After becoming aware of the work of Opera Lab Berlin, journalist and artist Thomas Grötz produced a radio show for Deutschlandradio Kultur that has been broadcasted as part of the series "New Music" with the title "Contemporary field research: The Opera Lab Berlin" on June 7, 2016.
The show has interviews with members of the ensemble, excerpts from past productions and reflection on our artistic work in the context of the current contemporary music theater world. The episode is a great way to hear a portrait of Opera Lab Berlin.
“Thunderous applause. The performers Thorbjörn Björnsson, Angela Braun, Sophie Catherin, Bettina Gfeller, Magnús Hallur Jónsson and Timotheus Maas as well as the percussionists Evdoxia Filippou and Victor Barceló are being celebrated. The director Eva-Maria Weiß and stage and costume designer Lisa Fütterer enter the stage with the conductor and musical director Antoine Daurat. And the audience blissfully exits the theatre. Since 2013 Opera Lab, a more or less open pool of performers, directors and composers, produces music theatre shows in loose sequence in Berlin - in various places, with changing casts and ideas. It proved to be a wonderful format tonight at the leftwing Ackerstadtpalast. The ensemble doesn’t seek giant productions with long-term planning, but rather small carefully distilled experiments: open for unsecured ideas, improvised elements and an undogmatic handling of scores.”
"It’s fun to discover the various visual and historical quotations - the lady turns out to be Yoko Ono, the cellist is a personification of Man Ray‘s photographs, and so on. Salon Q is the composer Evan Gardner’s directorial debut; he entertainingly mixes various tableaus from the history of the string quartet with the electric guitar, bass and drums of the Beatles.
The various members of the quartet develop subtle personalities throughout the piece, although certainly within the context of common clichés.
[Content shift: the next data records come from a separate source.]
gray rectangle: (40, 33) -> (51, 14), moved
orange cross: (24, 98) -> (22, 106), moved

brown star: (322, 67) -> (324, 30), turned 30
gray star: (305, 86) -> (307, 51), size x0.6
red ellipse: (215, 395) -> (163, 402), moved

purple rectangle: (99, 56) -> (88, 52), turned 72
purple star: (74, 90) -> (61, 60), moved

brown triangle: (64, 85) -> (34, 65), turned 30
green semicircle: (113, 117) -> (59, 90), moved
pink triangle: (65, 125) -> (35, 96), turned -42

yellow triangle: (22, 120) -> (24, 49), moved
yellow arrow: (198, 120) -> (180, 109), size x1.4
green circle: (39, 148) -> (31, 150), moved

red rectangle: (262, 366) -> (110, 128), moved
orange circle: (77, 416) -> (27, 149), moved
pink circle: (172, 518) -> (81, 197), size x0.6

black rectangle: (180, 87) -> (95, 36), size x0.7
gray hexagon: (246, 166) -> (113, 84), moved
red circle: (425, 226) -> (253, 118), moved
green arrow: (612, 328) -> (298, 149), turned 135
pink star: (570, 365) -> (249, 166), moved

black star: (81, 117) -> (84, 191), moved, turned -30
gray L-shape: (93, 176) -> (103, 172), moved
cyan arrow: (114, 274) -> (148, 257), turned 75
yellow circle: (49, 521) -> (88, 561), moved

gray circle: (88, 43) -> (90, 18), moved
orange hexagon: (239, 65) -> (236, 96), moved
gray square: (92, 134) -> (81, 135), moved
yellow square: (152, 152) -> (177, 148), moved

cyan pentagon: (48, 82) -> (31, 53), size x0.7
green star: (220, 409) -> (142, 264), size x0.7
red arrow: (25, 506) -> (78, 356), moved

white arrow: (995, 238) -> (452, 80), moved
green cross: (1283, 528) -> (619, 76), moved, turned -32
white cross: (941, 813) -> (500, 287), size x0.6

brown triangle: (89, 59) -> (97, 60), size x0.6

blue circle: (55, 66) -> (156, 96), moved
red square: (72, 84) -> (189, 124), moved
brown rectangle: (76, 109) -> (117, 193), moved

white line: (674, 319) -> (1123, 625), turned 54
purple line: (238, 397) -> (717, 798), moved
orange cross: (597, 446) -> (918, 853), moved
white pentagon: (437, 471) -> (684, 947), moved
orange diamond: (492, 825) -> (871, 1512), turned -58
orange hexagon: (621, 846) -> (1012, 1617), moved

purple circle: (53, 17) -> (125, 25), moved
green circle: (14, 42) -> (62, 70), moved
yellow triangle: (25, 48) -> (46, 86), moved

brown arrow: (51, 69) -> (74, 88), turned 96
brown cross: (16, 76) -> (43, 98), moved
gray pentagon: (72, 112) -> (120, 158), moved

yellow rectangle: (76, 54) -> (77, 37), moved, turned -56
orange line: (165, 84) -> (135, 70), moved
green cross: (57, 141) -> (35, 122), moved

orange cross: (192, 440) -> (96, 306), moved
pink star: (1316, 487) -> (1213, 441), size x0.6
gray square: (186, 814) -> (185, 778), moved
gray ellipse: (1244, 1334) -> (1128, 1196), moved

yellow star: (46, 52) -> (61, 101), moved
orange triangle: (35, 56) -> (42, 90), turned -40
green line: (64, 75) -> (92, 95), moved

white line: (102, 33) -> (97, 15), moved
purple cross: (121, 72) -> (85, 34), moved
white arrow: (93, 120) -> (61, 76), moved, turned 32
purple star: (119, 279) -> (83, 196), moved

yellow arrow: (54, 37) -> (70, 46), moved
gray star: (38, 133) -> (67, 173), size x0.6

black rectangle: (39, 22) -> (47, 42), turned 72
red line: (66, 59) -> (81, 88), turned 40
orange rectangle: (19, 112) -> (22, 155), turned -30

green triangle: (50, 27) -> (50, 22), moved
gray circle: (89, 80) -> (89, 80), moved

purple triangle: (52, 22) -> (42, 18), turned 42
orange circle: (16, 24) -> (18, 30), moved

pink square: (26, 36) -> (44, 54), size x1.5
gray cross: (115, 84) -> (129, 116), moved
Nolundi Tschudi is a perfect Yoko Ono - aloof, narcissistic and with a heavily applied sensibility."
“The instrumentalists extend that soundscape of panting and shivering, of swelling and barking with great artistry and some delight. Sciarrino’s music captivates through clear contrasting situations, which are depicted in the instrumentation. It is very old psychological, onomatopoeic music, which is immediately filled with meaning by the scene action, on a scene which Flimm arranges like the traveling artists summer fair in the Hexenkessel-Hoftheater.”
"Since the two separate orchestras required by Sciarrino’s score cannot both fit in the performance space, one must play from outside through an open door to the other. Wondrous lyrical correspondences arise as a result between the performers as they share echoes of skeletonized expression through harmonics, key noises, and distorted oscillating sounds.
The force of sound created by David Robert Coleman dominates the audible landscape, a conductor who clearly breathes with the music. He has found excellent partners in Opera Lab Berlin."
“The bizarre location lends a strong element of magic to this new production, but the evening’s greatest strengths are musical. David Robert Coleman leads the assured players of the Opera Lab Berlin in a taut, engrossing account of the score.”